# My golden has a limp...



## Dozer's Mom (Jan 30, 2009)

I first noticed a slight limp Tuesday evening before bedtime and didn't think anything of it. 

I noticed Wednesday morning that it had gotten pretty bad. I watched him walked and noticed that it was one of his front legs. After pulling on both legs (gently) I realized that he slightly flinches when I pull on his left front leg. It seems like its his shoulder joint. I'm wondering if he just pulled a muscle. So I made an appointment for today at 3 pm with the vet but cancelled it this morning because it seems a little better. I'm hoping he can get over this on his own. We just spent 700 dollars on my cat because he had an infection. I don't want to spend anymore money with them if this is something he can get over on his own. He's doing fine as far as eating and drinking going. He still wants to play and begs for us to throw his toys but we won't do it because we want him to not put any impact on that leg.

We're going to ice and heat his leg intermittenly later in hopes that helps with any swelling that might be happening. 

Does anyone else have any suggestions? He's just turned 1 yrs old.


----------



## mesuezee (Jan 9, 2009)

has he had any ticks? i think limping is one of the first signs of Lymes. Please someone correct me if I am wrong. I'm not 100% sure.


----------



## Dozer's Mom (Jan 30, 2009)

mesuezee said:


> has he had any ticks? i think limping is one of the first signs of Lymes. Please someone correct me if I am wrong. I'm not 100% sure.


He hasn't had any ticks that I know of. Hmm, I will research more on the lyme disease though. Thanks for bringing this to my attention!

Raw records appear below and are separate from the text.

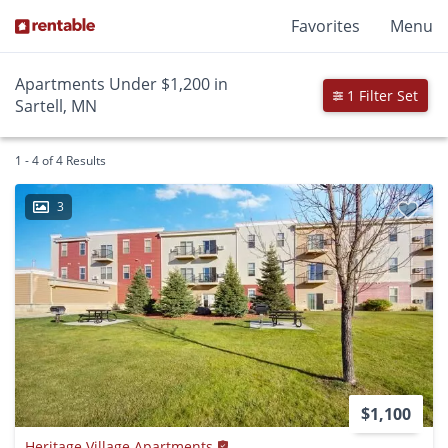
Favorites
Menu
Apartments Under $1,200 in
1 Filter Set
Sartell, MN
1 - 4 of 4 Results
3
$1,100
Heritage Village Apartments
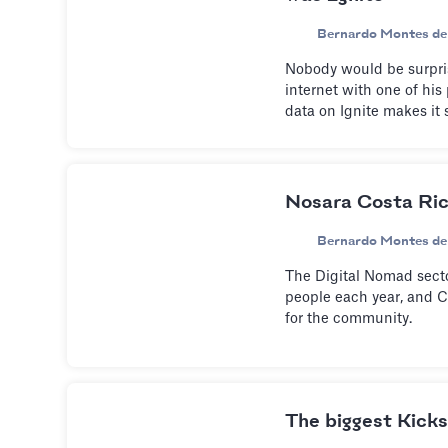
Bernardo Montes de
Nobody would be surpris
internet with one of his 
data on Ignite makes it 
Nosara Costa Ric
Bernardo Montes de
The Digital Nomad sect
people each year, and C
for the community.
The biggest Kickst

And yes, if anyone else knows more about the relation between ticks and lyme disease please pipe in!


----------



## Dozer's Mom (Jan 30, 2009)

So I just googled it and indeed limping is a sign of lyme disease. However, it also said that a high fever is also a sign of lyme disease which I'm sure he doesn't have because he's eating and drinking fine. But I am now more worried which means I will take him in tomorrow if he hasn't gotten any better.


----------



## Tahnee GR (Aug 26, 2006)

None of my dogs have ever had a fever with Lyme Disease. Actually, of the 5 that I have had test positive over the years, only 1 ever had any symptoms and he just lost a bit of his appetite.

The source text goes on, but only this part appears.